CPR 7.3 provides “[a] claimant may use a single claim form to start all claims which can be conveniently disposed of in the same proceedings”. CPR 19.1 provides “[a]ny number of claimants may be joined as parties to a claim”.
These rules were considered in the case of Abbott v Ministry of Defence [2023] EWHC 1475 (KB). The court in that case suggested claimants seeking to bring claims in one claim form were required to show that the determination of common issues in a claim by multiple claimants under CPR 19.1 would bind all parties, using a single claim form would have “real significance” and would lead to “real progress” compared to issuing each claim separately.
At first instance, the court dismissed the solicitors’ strike out application on the basis that the tests in Abbott were satisfied.
The defendant appealed on the basis that Abbott was wrongly decided. It argued the words of CPR 19.1 and 7.3 severely restrict the situations in which numerous claimants can bring separate claims in one claim form. In particular, the words “[a] claimant” in 7.3 is singular and does not include the plural, and the word “claim” in 19.1 means “a cause of action“, and not, as the court held in Abbott, “proceedings“.
The Court of Appeal decision
The Court of Appeal, led by the Master of the Rolls, Sir Geoffrey Voss, unanimously dismissed the appeal. It rejected the Abbott tests as wring in law but nonetheless decided that the claimants should be allowed to proceed under a single claim form.
It construed a “claim” to mean “proceedings”, “a claimant” to include the plural, and decided that “conveniently” is a simple English word.
Sir Geoffrey Vos concluded, “19.1 and 7.3 mean what they say. Any number of claimants or defendants may be joined as parties to proceedings, and claimants may use a single claim form to start all claims which can be conveniently disposed of in the same proceedings. The court will determine what is convenient according to the facts of every case. There is no test beyond the words of rule 7.3, even if it is clear that cases within the old O15 r4 and cases where common issues will bind all the claimants will obviously be capable of being conveniently disposed of in the same proceedings”.

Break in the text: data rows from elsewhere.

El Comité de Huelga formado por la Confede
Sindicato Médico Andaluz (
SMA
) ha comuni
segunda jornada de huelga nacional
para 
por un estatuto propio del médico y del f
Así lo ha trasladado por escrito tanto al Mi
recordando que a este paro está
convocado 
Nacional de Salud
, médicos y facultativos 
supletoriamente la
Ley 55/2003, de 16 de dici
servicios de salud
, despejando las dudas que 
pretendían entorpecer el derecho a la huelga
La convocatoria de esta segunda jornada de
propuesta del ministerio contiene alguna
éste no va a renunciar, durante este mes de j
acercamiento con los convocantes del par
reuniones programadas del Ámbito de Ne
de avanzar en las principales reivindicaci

The Court of Appeal decided the claims brought by the claimants in their single claim form could be conveniently disposed of in the proceedings.
Comment
The Court of Appeal’s decision helpfully clarifies the law on the use of a single claim form by multiple claimants following some confusion which was introduced by the Abbott decision last year.

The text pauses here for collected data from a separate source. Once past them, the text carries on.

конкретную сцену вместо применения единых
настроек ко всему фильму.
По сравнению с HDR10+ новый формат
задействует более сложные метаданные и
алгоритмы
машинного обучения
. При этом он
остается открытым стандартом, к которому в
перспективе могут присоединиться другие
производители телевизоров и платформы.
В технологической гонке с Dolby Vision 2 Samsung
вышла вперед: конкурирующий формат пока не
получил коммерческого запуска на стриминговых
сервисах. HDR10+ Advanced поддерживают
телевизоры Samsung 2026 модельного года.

It could assist groups of claimants who may not be able to satisfy the requirements of other group litigation procedures, namely Group Litigation Orders (which require claims to have “common or related issues of fact or law”) and representative actions (which require a representative to have the “same interest” as the class it represents).
However, the Court of Appeal did say it would be useful if the Civil Procedure Rules Committee were to consider whether it would have been better and clearer if a requirement for common issues of the kind found in the pre-CPR regime had been carried over. It will be interesting to see whether that suggestion is taken up.